Their uncertainty around the best-case scenario path is low too. It’s not just low considering that we’re at the business end of a hiking cycle (where things have historically tended to blow up) – volatility is at its lowest levels in the last 4 years, since before the pandemic.
What is driving this rally?
Despite markets again cutting back bets on a fast and early program of cuts, equities have continued to rally since mid-Jan 2024.
There are a couple of possible drivers. First, growth in GDP in the third and fourth quarters of 2023 was incredibly strong – contributing to an overall growth rate of 2.5% for the year. That was far stronger than the 0.5% that had been projected by the Fed themselves in their March 2023 Summary of Economic Projections.
Secondly, we have seen a second-wind in the excitement around AI-driven boosts to productivity that has spanned sectors, as shown by NVDA’s (a key producer of the GPUs needed to train GPT models) astonishing 80% return since the beginning of the year. But strong out-performances in tech and telecommunications have merely accentuated a broader based rally across sectors, as shown in the chart below. Real estate is the only sub-sector in the index to report a loss YTD. Is such a rally sustainable?
What about last time?
We saw a similar phenomenon in 2007 – a rally in equities in 2007 while markets were reversing their expectations for cuts to the FFR. But unlike the present day rally, we cannot attribute any of that rally to surprisingly resilient growth in the economy. Instead, growth was actually reported to be slowing during the rally in equities and pricing out of cuts between March 2007 and July 2007.
We can see that highlighted by the red vertical lines in the chart below, which show the three releases for Q1 2007 GDP growth at 1.3%, 0.6%, and 0.7% respectively.
But the reason for that rally was clear. Looking at industry subsectors of the S&P 500 index, we see that it is the energy sector that drove the rally higher during this period. Oil prices (shown in a thick red line in the chart below) rose to new highs, driving earnings for energy companies and boosting equities valuations.
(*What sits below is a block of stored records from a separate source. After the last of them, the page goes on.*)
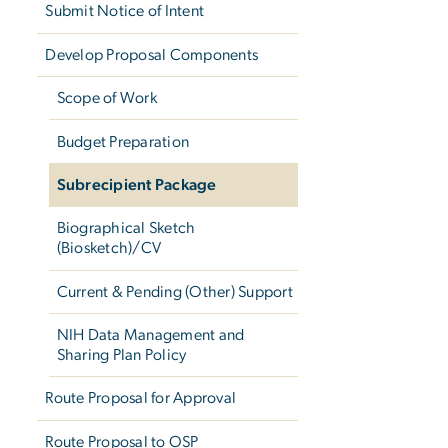
Submit Notice of Intent
Develop Proposal Components
Scope of Work
Budget Preparation
Subrecipient Package
Biographical Sketch
(Biosketch)/CV
Current & Pending (Other) Support
NIH Data Management and
Sharing Plan Policy
Route Proposal for Approval
Route Proposal to OSP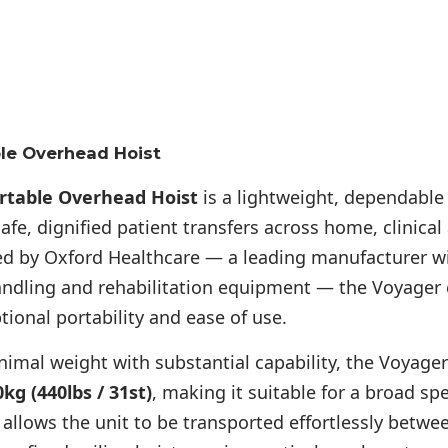
le Overhead Hoist
rtable Overhead Hoist
is a lightweight, dependable 
fe, dignified patient transfers across home, clinical 
d by Oxford Healthcare — a leading manufacturer w
handling and rehabilitation equipment — the Voyager
ional portability and ease of use.
imal weight with substantial capability, the Voyager
kg (440lbs / 31st)
, making it suitable for a broad sp
allows the unit to be transported effortlessly betw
Without the ticking time-bomb in the housing market, equities may have followed oil prices for another year longer. Indeed, the rally in the first part 2007 was not fully reversed until the Fed had cut several times after contagion had spread. The broad selloff in equities happened in mid 2008, coinciding with a massive selloff in oil prices – both of which resulting from the common factor of the broadening slowdown in economic activity.
Barring another extraneous risk to the economy like the GFC or the pandemic, continued AI-driven strength in equities that provides support for the rest of the economy means that the Fed has little reason to cut quick and fast. Instead, we may see a slower program of cuts that is repeatedly put on hold until later in the year. That’s even more likely if inflation readings refuse to come down sustainably below the 2% target and there is no fall in employment.
However, if the strength really is driven by one sector alone, then the exceptionalism of the US economy appears slightly precarious. If the rally in equities isn’t able to broaden, or AI-driven equities valuations begin to collapse or retrace, then we could see a cycle-ending event where the economy grinds to a halt and the Fed is forced to begin cutting in earnest.